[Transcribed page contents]
╭──

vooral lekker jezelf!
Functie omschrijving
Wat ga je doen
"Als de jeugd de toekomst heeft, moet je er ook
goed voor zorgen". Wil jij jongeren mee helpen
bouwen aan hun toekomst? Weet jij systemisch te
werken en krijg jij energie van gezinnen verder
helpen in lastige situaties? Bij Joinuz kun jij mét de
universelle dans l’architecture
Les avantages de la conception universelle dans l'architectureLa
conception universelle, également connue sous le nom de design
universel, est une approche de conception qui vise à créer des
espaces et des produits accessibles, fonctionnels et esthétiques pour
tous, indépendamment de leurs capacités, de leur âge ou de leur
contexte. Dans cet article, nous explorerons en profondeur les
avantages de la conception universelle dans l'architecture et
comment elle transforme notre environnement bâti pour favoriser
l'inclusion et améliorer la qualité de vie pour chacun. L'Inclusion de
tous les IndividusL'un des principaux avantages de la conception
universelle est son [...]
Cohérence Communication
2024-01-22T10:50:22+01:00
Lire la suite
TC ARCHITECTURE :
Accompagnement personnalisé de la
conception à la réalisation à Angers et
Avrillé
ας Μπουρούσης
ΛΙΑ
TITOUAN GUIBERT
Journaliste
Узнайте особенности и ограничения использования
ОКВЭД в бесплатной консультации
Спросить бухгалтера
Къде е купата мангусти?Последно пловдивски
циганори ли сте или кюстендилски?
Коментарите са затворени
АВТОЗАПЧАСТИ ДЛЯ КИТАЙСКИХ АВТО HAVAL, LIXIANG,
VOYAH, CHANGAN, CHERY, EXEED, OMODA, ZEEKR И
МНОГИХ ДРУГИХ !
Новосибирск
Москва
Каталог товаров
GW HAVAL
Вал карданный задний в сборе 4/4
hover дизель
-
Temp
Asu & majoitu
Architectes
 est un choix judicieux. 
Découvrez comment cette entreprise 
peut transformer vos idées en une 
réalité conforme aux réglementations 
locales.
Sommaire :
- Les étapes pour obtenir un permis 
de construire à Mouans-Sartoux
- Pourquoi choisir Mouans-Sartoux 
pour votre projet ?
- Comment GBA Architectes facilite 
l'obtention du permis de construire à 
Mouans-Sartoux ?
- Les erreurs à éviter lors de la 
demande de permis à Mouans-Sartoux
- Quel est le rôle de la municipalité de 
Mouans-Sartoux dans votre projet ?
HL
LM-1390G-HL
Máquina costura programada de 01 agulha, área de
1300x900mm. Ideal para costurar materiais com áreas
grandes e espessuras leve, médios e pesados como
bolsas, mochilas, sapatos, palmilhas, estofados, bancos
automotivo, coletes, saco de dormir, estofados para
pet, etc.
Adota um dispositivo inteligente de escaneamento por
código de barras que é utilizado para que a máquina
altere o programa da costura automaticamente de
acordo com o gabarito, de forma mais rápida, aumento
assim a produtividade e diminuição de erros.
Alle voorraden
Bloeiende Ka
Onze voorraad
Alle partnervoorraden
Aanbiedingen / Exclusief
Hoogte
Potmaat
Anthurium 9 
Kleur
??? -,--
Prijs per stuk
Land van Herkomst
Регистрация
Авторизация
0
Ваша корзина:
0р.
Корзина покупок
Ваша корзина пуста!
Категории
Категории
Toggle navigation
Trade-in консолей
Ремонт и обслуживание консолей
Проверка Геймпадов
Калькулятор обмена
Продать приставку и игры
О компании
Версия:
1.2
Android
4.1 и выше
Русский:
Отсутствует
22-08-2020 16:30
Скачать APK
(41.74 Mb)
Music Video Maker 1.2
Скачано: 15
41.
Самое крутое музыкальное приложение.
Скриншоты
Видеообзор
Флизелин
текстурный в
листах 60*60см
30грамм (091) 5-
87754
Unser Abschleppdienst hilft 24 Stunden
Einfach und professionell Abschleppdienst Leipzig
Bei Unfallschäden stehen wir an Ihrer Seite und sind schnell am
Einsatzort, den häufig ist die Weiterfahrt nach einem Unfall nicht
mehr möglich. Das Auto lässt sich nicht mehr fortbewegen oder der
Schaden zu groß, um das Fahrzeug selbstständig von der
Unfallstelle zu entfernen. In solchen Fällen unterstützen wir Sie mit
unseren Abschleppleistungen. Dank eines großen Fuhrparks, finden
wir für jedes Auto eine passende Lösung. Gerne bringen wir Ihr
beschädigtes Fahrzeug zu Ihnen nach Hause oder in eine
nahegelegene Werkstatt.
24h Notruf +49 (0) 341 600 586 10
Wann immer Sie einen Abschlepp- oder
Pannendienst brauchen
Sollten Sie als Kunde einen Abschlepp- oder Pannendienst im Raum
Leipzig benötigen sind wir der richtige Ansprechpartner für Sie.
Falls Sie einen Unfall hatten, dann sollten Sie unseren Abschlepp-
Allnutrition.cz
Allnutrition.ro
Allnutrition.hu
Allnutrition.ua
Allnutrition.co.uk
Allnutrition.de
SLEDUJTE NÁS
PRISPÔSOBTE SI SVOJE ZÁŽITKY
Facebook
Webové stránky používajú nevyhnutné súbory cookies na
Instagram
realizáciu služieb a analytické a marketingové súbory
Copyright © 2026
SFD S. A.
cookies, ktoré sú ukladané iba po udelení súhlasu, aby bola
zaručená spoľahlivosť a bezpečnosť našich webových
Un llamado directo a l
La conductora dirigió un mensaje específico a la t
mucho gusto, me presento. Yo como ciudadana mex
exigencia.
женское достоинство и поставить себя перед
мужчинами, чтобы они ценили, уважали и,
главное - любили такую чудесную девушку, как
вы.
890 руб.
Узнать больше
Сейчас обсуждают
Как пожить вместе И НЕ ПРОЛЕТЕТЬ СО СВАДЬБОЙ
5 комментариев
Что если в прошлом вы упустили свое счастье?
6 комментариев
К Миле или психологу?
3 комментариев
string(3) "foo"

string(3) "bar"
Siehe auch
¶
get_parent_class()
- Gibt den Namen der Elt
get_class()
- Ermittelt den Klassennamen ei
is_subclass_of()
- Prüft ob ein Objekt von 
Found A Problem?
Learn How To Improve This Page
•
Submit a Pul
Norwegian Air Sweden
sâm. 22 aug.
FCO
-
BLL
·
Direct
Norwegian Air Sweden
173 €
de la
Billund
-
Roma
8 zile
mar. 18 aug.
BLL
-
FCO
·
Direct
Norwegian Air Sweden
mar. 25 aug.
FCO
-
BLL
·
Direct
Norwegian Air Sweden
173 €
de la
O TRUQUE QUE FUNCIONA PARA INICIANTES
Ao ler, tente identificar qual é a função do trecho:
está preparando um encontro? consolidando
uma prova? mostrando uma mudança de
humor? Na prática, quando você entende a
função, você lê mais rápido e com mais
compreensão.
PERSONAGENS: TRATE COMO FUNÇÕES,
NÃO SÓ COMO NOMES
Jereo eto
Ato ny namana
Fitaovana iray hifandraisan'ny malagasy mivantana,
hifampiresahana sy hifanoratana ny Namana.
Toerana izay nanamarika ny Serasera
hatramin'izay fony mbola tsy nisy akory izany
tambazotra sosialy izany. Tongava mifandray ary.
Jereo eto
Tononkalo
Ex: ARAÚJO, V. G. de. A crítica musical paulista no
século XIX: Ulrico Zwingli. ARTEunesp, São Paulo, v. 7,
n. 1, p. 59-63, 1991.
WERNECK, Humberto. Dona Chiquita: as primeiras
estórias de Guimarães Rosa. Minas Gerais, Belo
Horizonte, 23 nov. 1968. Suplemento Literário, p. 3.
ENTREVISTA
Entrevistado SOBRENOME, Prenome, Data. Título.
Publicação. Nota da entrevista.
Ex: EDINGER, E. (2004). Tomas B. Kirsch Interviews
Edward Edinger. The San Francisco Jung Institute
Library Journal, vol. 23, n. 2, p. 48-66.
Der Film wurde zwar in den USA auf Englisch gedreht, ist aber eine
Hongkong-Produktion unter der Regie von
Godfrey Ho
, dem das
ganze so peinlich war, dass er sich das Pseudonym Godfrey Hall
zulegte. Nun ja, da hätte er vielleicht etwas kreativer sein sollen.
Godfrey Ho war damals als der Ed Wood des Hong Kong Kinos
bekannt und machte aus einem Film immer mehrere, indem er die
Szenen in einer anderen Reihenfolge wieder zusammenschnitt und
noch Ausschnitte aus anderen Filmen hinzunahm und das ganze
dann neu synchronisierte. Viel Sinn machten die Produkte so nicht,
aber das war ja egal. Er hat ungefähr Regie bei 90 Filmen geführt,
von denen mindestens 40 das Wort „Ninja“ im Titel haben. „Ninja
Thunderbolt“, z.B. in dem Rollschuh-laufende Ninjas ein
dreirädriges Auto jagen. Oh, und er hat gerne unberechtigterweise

╰──

> _Your task_
Set aside each line above that includes the string "Sartoux" and report it.

> _Output below_
de construire à Mouans-Sartoux
- Pourquoi choisir Mouans-Sartoux 
Mouans-Sartoux ?
demande de permis à Mouans-Sartoux
Mouans-Sartoux dans votre projet ?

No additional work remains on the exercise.